The three clusters obtained by Latent Profile Analysis were underscored by specific functional correlates. Hypoperfusion in frontal medial and orbitobasal cortex was found in the "pseudomanic behaviour" endophenotype, subcortical brain region hypoperfusion was detected in the "cognitive" endophenotype, hypoperfusion in the dorsolateral frontal cortex and insula characterised the "pseudodepressed behaviour" endophenotype (Figure ). These data provide evidence that specific neurofunctional-symptom cluster relationship can be delineated in patients with FTLD, thus excluding that these latent classes represent different disease stages.
Interestingly, the pseudomanic and pseudodepressed endophenotypes paralleled previous behavioural and metabolic findings reported in a group of FTLD patients [34
]. The main subset of symptoms in "cognitive" endophenotye, such as executive dysfunctions, can well be attributed to impairment of the dorsolateral-frontal circuit at the basal ganglia level; in fact, when data were explored at a lower threshold (P < 0.005), not only subcortical brain regions, but also dorsolateral frontal cortex was involved (-32,58,16; T = 2.87, cluster size = 101).
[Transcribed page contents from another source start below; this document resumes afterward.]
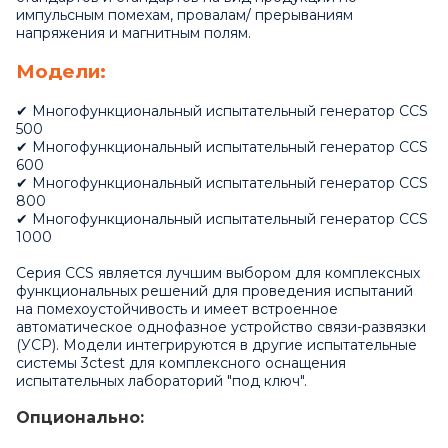
импульсным помехам, провалам/ прерываниям
напряжения и магнитным полям.
Модели:
✔ Многофункциональный испытательный генератор CCS
500
✔ Многофункциональный испытательный генератор CCS
600
✔ Многофункциональный испытательный генератор CCS
800
✔ Многофункциональный испытательный генератор CCS
1000
Серия CCS является лучшим выбором для комплексных
функциональных решений для проведения испытаний
на помехоустойчивость и имеет встроенное
автоматическое однофазное устройство связи-развязки
(УСР). Модели интегрируются в другие испытательные
системы 3ctest для комплексного оснащения
испытательных лабораторий "под ключ".
Опционально:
An increasing number of studies evaluating brain tissue volume and metabolic function in dementia demonstrate that regional tissue loss, or hypometabolism, correlates with specific cognitive or behavioural impairment in FTLD [35
]. FTLD patients, however, had profuse cognitive and behavioural abnormalities, thus suggesting that all these symptoms could have had a common neurofunctional basis [36
]. To date, few studies in either dementia or focal lesions has systematically examined the functional correlates of clustered behavioural and neuropsychological symptoms, such as here conducted by Latent Profile Analysis, instead of individual symptoms. We also performed the SPM2 analysis on the basis of pre-defined criteria (see Figure ), confirming previous neuroimaging findings [7
The present results suggest that FTLD syndromes lie on a continuum rather then existing as independence entities. Latent Profile Analysis approach demonstrated that FTLD can be summarised into three different clinical categories with a poor concordance with the usual clinical classification. Indeed, despite of a higher level of concordance in diagnosis distribution between LC1 and bvFTD, the other two LCs, i.e. LC2 and LC3, are otherwise variably represented (see Figure ).
It has been recently reported that there is a convergence of the syndromes in the course of the disease [9
]. In the future, it would be interesting to evaluate the clinical and overlapping aspects of these clusters over time.
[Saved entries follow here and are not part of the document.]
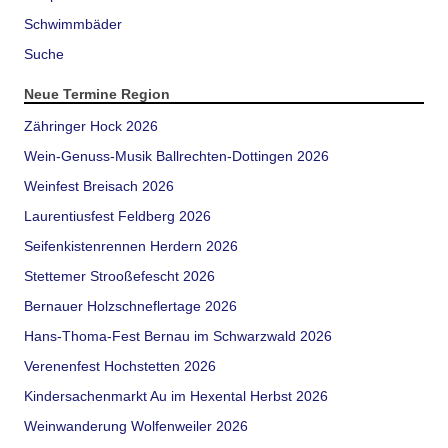
Schwimmbäder
Suche
Neue Termine Region
Zähringer Hock 2026
Wein-Genuss-Musik Ballrechten-Dottingen 2026
Weinfest Breisach 2026
Laurentiusfest Feldberg 2026
Seifenkistenrennen Herdern 2026
Stettemer Strooßefescht 2026
Bernauer Holzschneflertage 2026
Hans-Thoma-Fest Bernau im Schwarzwald 2026
Verenenfest Hochstetten 2026
Kindersachenmarkt Au im Hexental Herbst 2026
Weinwanderung Wolfenweiler 2026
Notwithstanding, approaches based on standardised assessment, similar or different to those presented in this study, are crucial for a clear-cut description of the wide range of features, both behavioural and cognitive, that may characterise FTLD and related disorders.
The results of this study should be replicated in other sample size cross-sectional studies, and these should be performed to determine if the same endophenotypes remain stable across studies. We indeed acknowledge the need of prognostic outcomes to prove the usefulness of the present scheme. Moreover, neuropathological confirmation would be necessary to further understand the relationship between clinical and neuropathological endophenotypes. In an era of treatment that targets disease-mechanism, it would be desirable that Latent Profile Analysis will be used to further discriminate molecular/genetic determinants of FTLD pathology.